Our cardiologist professor Dr. Glass stated that the average person with hypertension is on 3.4 medications to manage it. These are usually layers of diuretics to decrease the blood volume and drain edema (decreasing preload), and beta blockers to decrease cardiac work and improve cardiac output, and/or other meds like diphydropyridines and nitrates. But guess what – it just came out recently that hypertensive medications may be CAUSING depression/ mood disorders while working to decrease blood pressure. What a double whammy.
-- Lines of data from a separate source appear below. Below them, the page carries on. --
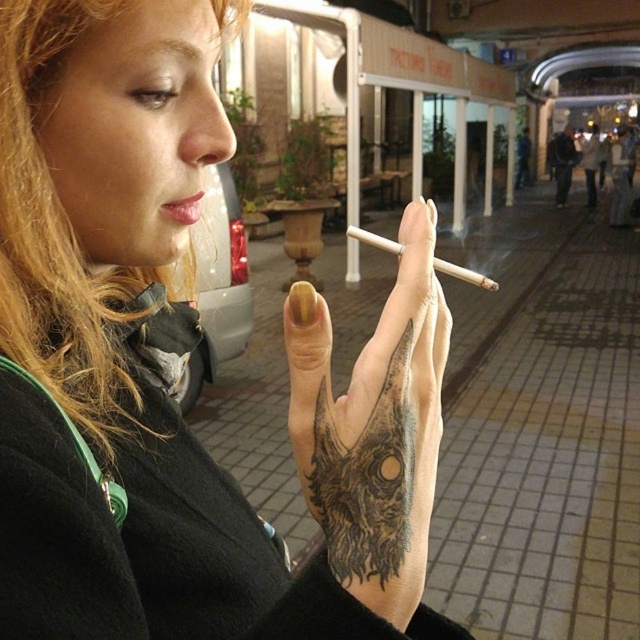 Based on the photo, based on the scene description, where is the black ink tattoo at center located in relation to the cigarette?

The black ink tattoo at center is located at point (365, 476), which is to the right of the cigarette in the image.

You are a photographer aiming to capture a portrait of the subject. You want to ensure that both the black tattooed hand at center and the pink matte lips at center are clearly visible in the frame. Based on their positions, which object should be placed closer to the camera to ensure both are in focus?

The black tattooed hand at center is positioned on the right side of pink matte lips at center. To ensure both are in focus, the photographer should position the camera so that the black tattooed hand at center and the pink matte lips at center are aligned along the same focal plane. Since they are positioned side by side, adjusting the focus to include both should be achievable by focusing on the midpoint between them.

You are a makeup artist observing the person in the image. You need to apply lipstick to the pink matte lips at center without accidentally marking the black matte tattoo at center. Based on their positions, which direction should you avoid applying lipstick?

The black matte tattoo at center is located below the pink matte lips at center. To avoid marking it, you should avoid applying lipstick downward from the lips. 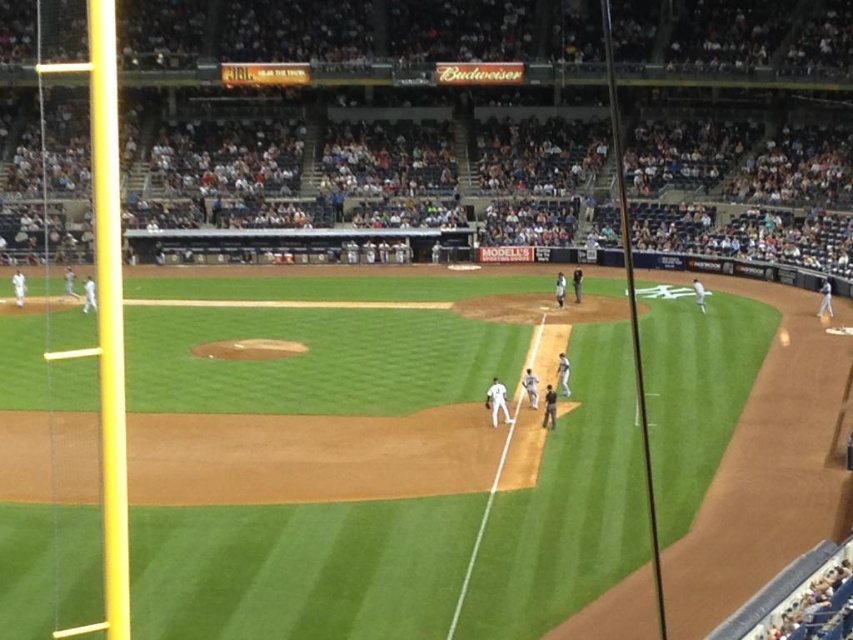 You are a photographer trying to capture a wide shot of the white matte uniform at center and the dark gray seats at upper center. Which object would you need to frame more carefully to ensure it fits within the camera viewfinder?

The dark gray seats at upper center might be wider than the white matte uniform at center, so you should frame the dark gray seats at upper center more carefully to ensure it fits within the camera viewfinder.

You are a photographer standing at the edge of the baseball field. You want to take a photo that includes both the point at coordinates point (698,189) and point (506,408). Based on their positions, which point is closer to your camera lens?

Point (506,408) is closer to the camera lens because the point (698,189) is further away from the viewer according to the spatial description provided.

You are a photographer at the stadium and want to capture both the dark gray seats at upper center and the white matte uniform at center in a single shot. Which object should you focus on first to ensure both are in frame?

The dark gray seats at upper center is bigger than the white matte uniform at center, so you should focus on the dark gray seats at upper center first to ensure both are in frame. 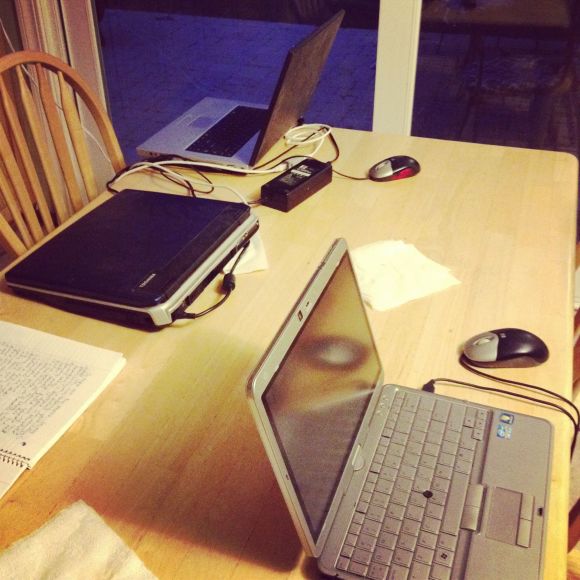 In order to click on screen of laptop in this screenshot , I will do `click(315, 351)`. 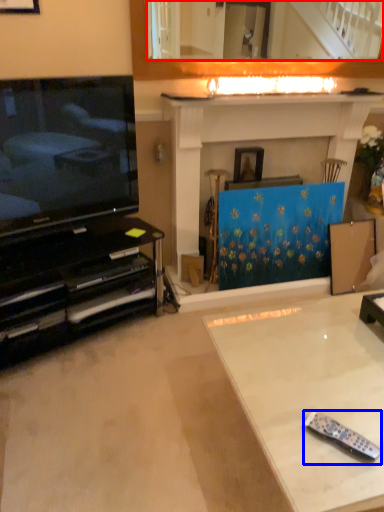 Question: Among these objects, which one is nearest to the camera, mirror (highlighted by a red box) or remote control (highlighted by a blue box)?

This was a big study from a database of a single hospital containing 525,046 patients over 5 years. This 2016 article stated:
“Major depressive and bipolar disorders predispose to atherosclerosis, and there is accruing data from animal model, epidemiological, and genomic studies that commonly used antihypertensive drugs may have a role in the pathogenesis or course of mood disorders.”
- Patients on angiotensin converting enzyme inhibitors or angiotensin receptor blockers had the lowest risk for mood disorder admissions
- those on β-blockers (hazard ratio=2.11; [95% confidence interval, 1.12–3.98]; P=0.02) and calcium antagonists (2.28 [95% confidence interval, 1.13–4.58]; P=0.02) showed higher risk
- those on no antihypertensives (1.63 [95% confidence interval, 0.94–2.82]; P=0.08) and thiazide diuretics (1.56 [95% confidence interval, 0.65–3.73]; P=0.32) showed no significant difference.
To summarize the findings, calcium antagonists and β-blockers may be associated with increased risk, whereas angiotensin-converting enzyme inhibitors and angiotensin receptor blockers may be associated with a decreased risk of mood disorders. (Hypertension. 2016;68:1132-1138. DOI: 10.1161/HYPERTENSIONA HA.116.08188.)
It appears, the drugs that most directly affect the heart muscle itself are thus linked to more mood disorders, while those that work indirectly and decrease the work for the heart seem to have less impact on mood.
This is such a broad topic and there are so many layers to heart failure – blood pressure, kidney regulation of blood pressure, nutritional effects, blood lipids, blood volume, inflammatory mediators, free radicals and antioxidants, sleep quality and more – but I think that too often we lose sight of some of the most basic truths of happiness and heart health. And we also forget the deeply sensitive creatures that most of us are and fool ourselves that pharmacy could possibly be enough to cure a heart that is systemically broken, or the effects of a chronically hypervigilant nervous system.
I am going to need to become proficient at cardiology as an Internal Medicine doc. But without a degree in psychiatry, or soul medicine, or archangel intervention, how can I possibly hope to help people recover their failing hearts when the intersections cut so deep? I am scared of all of those people that have no willingness, or ability, to look deep within and make the simple and profound choices towards life. This is the part of being a physician I most fear. The medical failures; the broken hearts.